*TRY IT:* Pictures aside, the data must be reproduced exactly.

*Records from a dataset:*
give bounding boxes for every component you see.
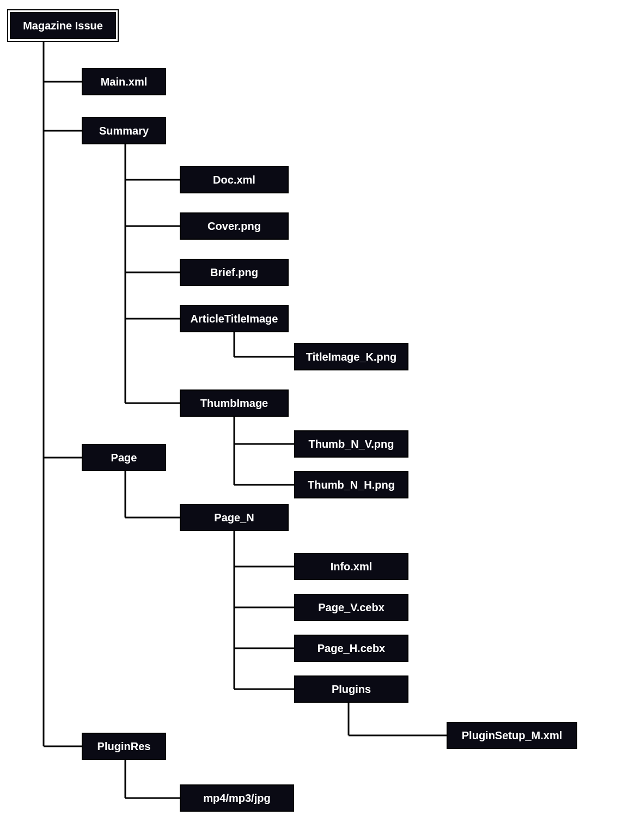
node-summary: Summary <box>82 117 166 144</box>
node-label: Page_H.cebx <box>318 642 386 655</box>
node-label: Thumb_N_V.png <box>308 438 394 451</box>
node-title-image-k: TitleImage_K.png <box>294 343 408 370</box>
node-label: Main.xml <box>101 76 148 88</box>
node-label: Doc.xml <box>213 174 255 186</box>
node-label: PluginRes <box>97 740 151 753</box>
node-main-xml: Main.xml <box>82 68 166 95</box>
node-label: Cover.png <box>207 220 261 233</box>
node-label: Info.xml <box>331 561 373 573</box>
node-label: Plugins <box>332 683 371 696</box>
node-label: TitleImage_K.png <box>306 351 396 363</box>
node-label: Thumb_N_H.png <box>308 479 395 491</box>
node-label: ThumbImage <box>200 397 268 410</box>
node-label: Page <box>111 452 137 464</box>
node-magazine-issue: Magazine Issue <box>10 12 116 39</box>
node-plugin-setup-m: PluginSetup_M.xml <box>447 722 577 749</box>
node-article-title-image: ArticleTitleImage <box>180 305 289 332</box>
node-page-h-cebx: Page_H.cebx <box>294 635 408 662</box>
node-info-xml: Info.xml <box>294 553 408 580</box>
node-label: Page_V.cebx <box>318 601 384 614</box>
node-plugin-res: PluginRes <box>82 733 166 760</box>
diagram-canvas: Magazine Issue Main.xml Summary Page Plu… <box>0 0 641 840</box>
node-label: Magazine Issue <box>23 20 103 32</box>
node-plugins: Plugins <box>294 675 408 703</box>
node-mp4-mp3-jpg: mp4/mp3/jpg <box>180 784 294 812</box>
node-cover-png: Cover.png <box>180 212 289 240</box>
node-page: Page <box>82 444 166 471</box>
node-thumb-n-h: Thumb_N_H.png <box>294 471 408 498</box>
node-label: ArticleTitleImage <box>191 313 278 325</box>
node-label: Brief.png <box>210 266 258 279</box>
node-label: Summary <box>99 125 149 137</box>
node-page-n: Page_N <box>180 504 289 531</box>
node-doc-xml: Doc.xml <box>180 166 289 193</box>
node-thumb-n-v: Thumb_N_V.png <box>294 430 408 458</box>
node-thumb-image: ThumbImage <box>180 389 289 417</box>
node-brief-png: Brief.png <box>180 259 289 286</box>
node-label: PluginSetup_M.xml <box>462 729 562 742</box>
node-page-v-cebx: Page_V.cebx <box>294 594 408 621</box>
node-label: Page_N <box>214 512 254 524</box>
node-label: mp4/mp3/jpg <box>203 792 270 805</box>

*REPLY TO THE EXERCISE:*
give bounding boxes for every component you see.
node-summary: Summary <box>82 117 166 144</box>
node-label: Page_H.cebx <box>318 642 386 655</box>
node-label: Thumb_N_V.png <box>308 438 394 451</box>
node-title-image-k: TitleImage_K.png <box>294 343 408 370</box>
node-label: Main.xml <box>101 76 148 88</box>
node-label: Doc.xml <box>213 174 255 186</box>
node-label: PluginRes <box>97 740 151 753</box>
node-main-xml: Main.xml <box>82 68 166 95</box>
node-label: Cover.png <box>207 220 261 233</box>
node-label: Info.xml <box>331 561 373 573</box>
node-label: Plugins <box>332 683 371 696</box>
node-label: TitleImage_K.png <box>306 351 396 363</box>
node-label: Thumb_N_H.png <box>308 479 395 491</box>
node-label: ThumbImage <box>200 397 268 410</box>
node-label: Page <box>111 452 137 464</box>
node-magazine-issue: Magazine Issue <box>10 12 116 39</box>
node-plugin-setup-m: PluginSetup_M.xml <box>447 722 577 749</box>
node-article-title-image: ArticleTitleImage <box>180 305 289 332</box>
node-page-h-cebx: Page_H.cebx <box>294 635 408 662</box>
node-info-xml: Info.xml <box>294 553 408 580</box>
node-label: Page_V.cebx <box>318 601 384 614</box>
node-plugin-res: PluginRes <box>82 733 166 760</box>
diagram-canvas: Magazine Issue Main.xml Summary Page Plu… <box>0 0 641 840</box>
node-label: Magazine Issue <box>23 20 103 32</box>
node-plugins: Plugins <box>294 675 408 703</box>
node-mp4-mp3-jpg: mp4/mp3/jpg <box>180 784 294 812</box>
node-cover-png: Cover.png <box>180 212 289 240</box>
node-page: Page <box>82 444 166 471</box>
node-thumb-n-h: Thumb_N_H.png <box>294 471 408 498</box>
node-label: ArticleTitleImage <box>191 313 278 325</box>
node-label: Brief.png <box>210 266 258 279</box>
node-label: Summary <box>99 125 149 137</box>
node-page-n: Page_N <box>180 504 289 531</box>
node-doc-xml: Doc.xml <box>180 166 289 193</box>
node-thumb-n-v: Thumb_N_V.png <box>294 430 408 458</box>
node-thumb-image: ThumbImage <box>180 389 289 417</box>
node-brief-png: Brief.png <box>180 259 289 286</box>
node-label: PluginSetup_M.xml <box>462 729 562 742</box>
node-page-v-cebx: Page_V.cebx <box>294 594 408 621</box>
node-label: Page_N <box>214 512 254 524</box>
node-label: mp4/mp3/jpg <box>203 792 270 805</box>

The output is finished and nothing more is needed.